→ **To do**: Your task is to copy the data exactly while leaving out every picture.
##### Task data #####
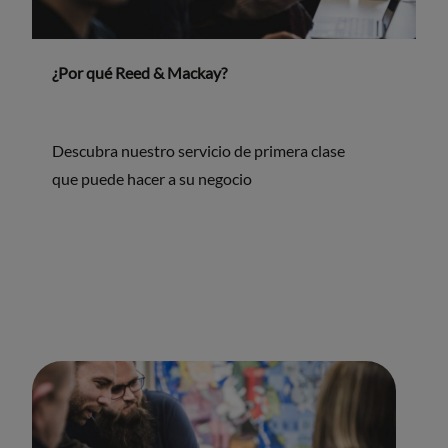
¿Por qué Reed & Mackay?
Descubra nuestro servicio de primera clase
que puede hacer a su negocio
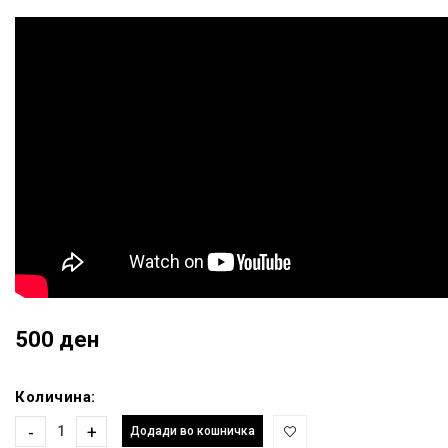
500 ден
Количина:
-
+
Додади во кошничка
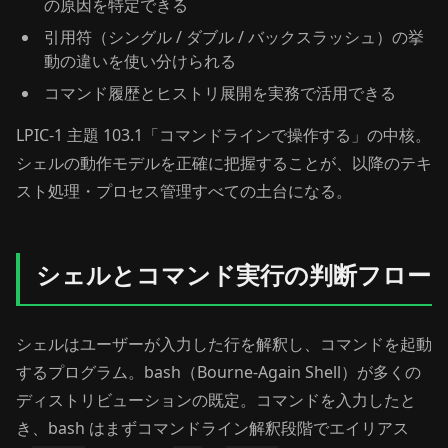
の原因を特定できる
引用符（シングル / ダブル / バックスラッシュ）の挙
動の違いを使い分けられる
コマンド履歴とヒストリ展開を実務で活用できる
LPIC-1 主題 103.1「コマンドラインで操作する」の中核。
シェルの動作モデルを正確に把握することが、以降のテキ
スト処理・プロセス管理すべての土台になる。
シェルとコマンド実行の判断フロー
シェルはユーザーが入力した行を解釈し、コマンドを起動
するプログラム。bash（Bourne-Again Shell）が多くの
ディストリビューションの既定。コマンドを入力したと
き、bash はまずコマンドライン解釈段階でエイリアス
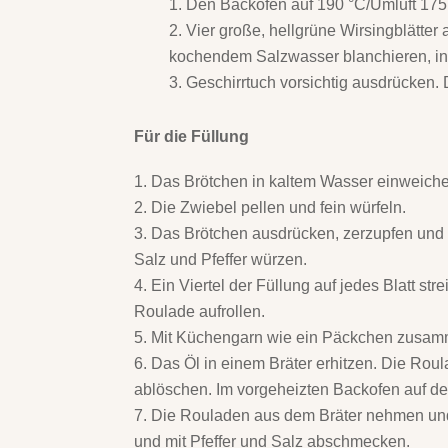
Den Backofen auf 190 °C/Umluft 175
Vier große, hellgrüne Wirsingblätter
kochendem Salzwasser blanchieren, in
Geschirrtuch vorsichtig ausdrücken. 
Für die Füllung
Das Brötchen in kaltem Wasser einweich
Die Zwiebel pellen und fein würfeln.
Das Brötchen ausdrücken, zerzupfen und m
Salz und Pfeffer würzen.
Ein Viertel der Füllung auf jedes Blatt str
Roulade aufrollen.
Mit Küchengarn wie ein Päckchen zusa
Das Öl in einem Bräter erhitzen. Die Roul
ablöschen. Im vorgeheizten Backofen auf de
Die Rouladen aus dem Bräter nehmen und 
und mit Pfeffer und Salz abschmecken.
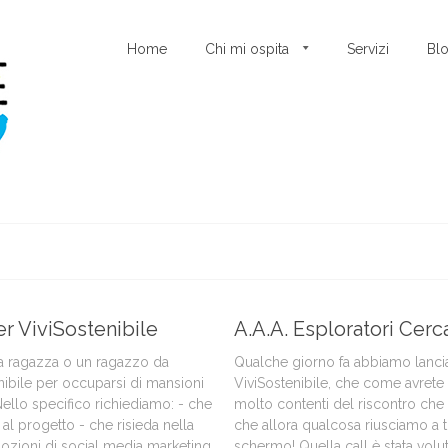
Home
Chi mi ospita
Servizi
Bl
er ViviSostenibile
A.A.A. Esploratori Cerc
a ragazza o un ragazzo da
Qualche giorno fa abbiamo lanciat
nibile per occuparsi di mansioni
ViviSostenibile, che come avrete 
Nello specifico richiediamo: - che
molto contenti del riscontro che
al progetto - che risieda nella
che allora qualcosa riusciamo a t
ozioni di social media marketing
schermo! Quella call è stata vol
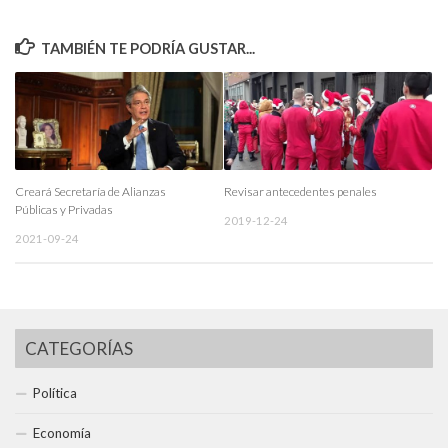
TAMBIÉN TE PODRÍA GUSTAR...
Creará Secretaría de Alianzas
Revisar antecedentes penales
Públicas y Privadas
2019-12-24
2021-09-24
CATEGORÍAS
Política
Economía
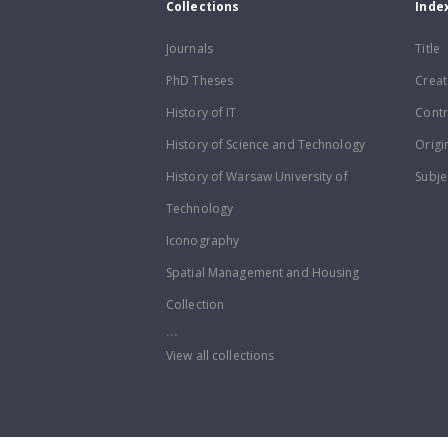
Collections
Inde
Journals
Title
PhD Theses
Creat
History of IT
Contr
History of Science and Technology
Origi
History of Warsaw University of
Subje
Technology
Iconography
Spatial Management and Housing
Collection
...
View all collections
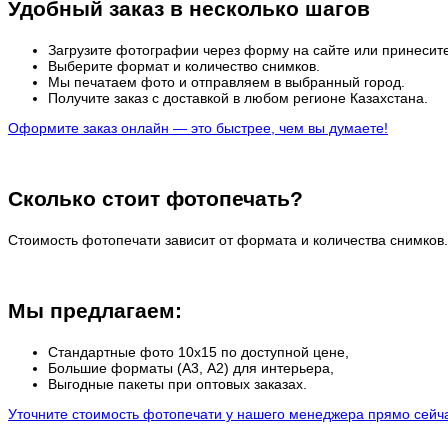
Удобный заказ в несколько шагов
Загрузите фотографии через форму на сайте или принесите
Выберите формат и количество снимков.
Мы печатаем фото и отправляем в выбранный город.
Получите заказ с доставкой в любом регионе Казахстана.
Оформите заказ онлайн — это быстрее, чем вы думаете!
Сколько стоит фотопечать?
Стоимость фотопечати зависит от формата и количества снимков.
Мы предлагаем:
Стандартные фото 10х15 по доступной цене,
Большие форматы (А3, А2) для интерьера,
Выгодные пакеты при оптовых заказах.
Уточните стоимость фотопечати у нашего менеджера прямо сейч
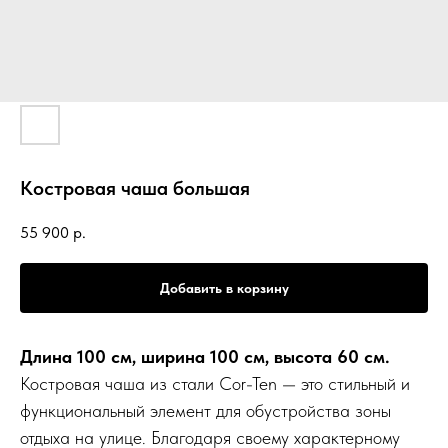
Костровая чаша большая
55 900
р.
Добавить в корзину
Длина 100 см, ширина 100 см, высота 60 см.
Костровая чаша из стали Cor-Ten — это стильный и
функциональный элемент для обустройства зоны
отдыха на улице. Благодаря своему характерному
#####
→ **Task result**:
¿Por qué Reed & Mackay?
Descubra nuestro servicio de primera clase
que puede hacer a su negocio
500 ден
Количина:
-
+
Додади во кошничка
の原因を特定できる
引用符（シングル / ダブル / バックスラッシュ）の挙
動の違いを使い分けられる
コマンド履歴とヒストリ展開を実務で活用できる
LPIC-1 主題 103.1「コマンドラインで操作する」の中核。
シェルの動作モデルを正確に把握することが、以降のテキ
スト処理・プロセス管理すべての土台になる。
シェルとコマンド実行の判断フロー
シェルはユーザーが入力した行を解釈し、コマンドを起動
するプログラム。bash（Bourne-Again Shell）が多くの
ディストリビューションの既定。コマンドを入力したと
き、bash はまずコマンドライン解釈段階でエイリアス
Den Backofen auf 190 °C/Umluft 175
Vier große, hellgrüne Wirsingblätter
kochendem Salzwasser blanchieren, in
Geschirrtuch vorsichtig ausdrücken. 
Für die Füllung
Das Brötchen in kaltem Wasser einweich
Die Zwiebel pellen und fein würfeln.
Das Brötchen ausdrücken, zerzupfen und m
Salz und Pfeffer würzen.
Ein Viertel der Füllung auf jedes Blatt str
Roulade aufrollen.
Mit Küchengarn wie ein Päckchen zusa
Das Öl in einem Bräter erhitzen. Die Roul
ablöschen. Im vorgeheizten Backofen auf de
Die Rouladen aus dem Bräter nehmen und 
und mit Pfeffer und Salz abschmecken.
Home
Chi mi ospita
Servizi
Bl
er ViviSostenibile
A.A.A. Esploratori Cerc
a ragazza o un ragazzo da
Qualche giorno fa abbiamo lanciat
nibile per occuparsi di mansioni
ViviSostenibile, che come avrete 
Nello specifico richiediamo: - che
molto contenti del riscontro che
al progetto - che risieda nella
che allora qualcosa riusciamo a t
ozioni di social media marketing
schermo! Quella call è stata vol
TAMBIÉN TE PODRÍA GUSTAR...
Creará Secretaría de Alianzas
Revisar antecedentes penales
Públicas y Privadas
2019-12-24
2021-09-24
CATEGORÍAS
Política
Economía
Collections
Inde
Journals
Title
PhD Theses
Creat
History of IT
Contr
History of Science and Technology
Origi
History of Warsaw University of
Subje
Technology
Iconography
Spatial Management and Housing
Collection
...
View all collections
Удобный заказ в несколько шагов
Загрузите фотографии через форму на сайте или принесите
Выберите формат и количество снимков.
Мы печатаем фото и отправляем в выбранный город.
Получите заказ с доставкой в любом регионе Казахстана.
Оформите заказ онлайн — это быстрее, чем вы думаете!
Сколько стоит фотопечать?
Стоимость фотопечати зависит от формата и количества снимков.
Мы предлагаем:
Стандартные фото 10х15 по доступной цене,
Большие форматы (А3, А2) для интерьера,
Выгодные пакеты при оптовых заказах.
Уточните стоимость фотопечати у нашего менеджера прямо сейч
Костровая чаша большая
55 900
р.
Добавить в корзину
Длина 100 см, ширина 100 см, высота 60 см.
Костровая чаша из стали Cor-Ten — это стильный и
функциональный элемент для обустройства зоны
отдыха на улице. Благодаря своему характерному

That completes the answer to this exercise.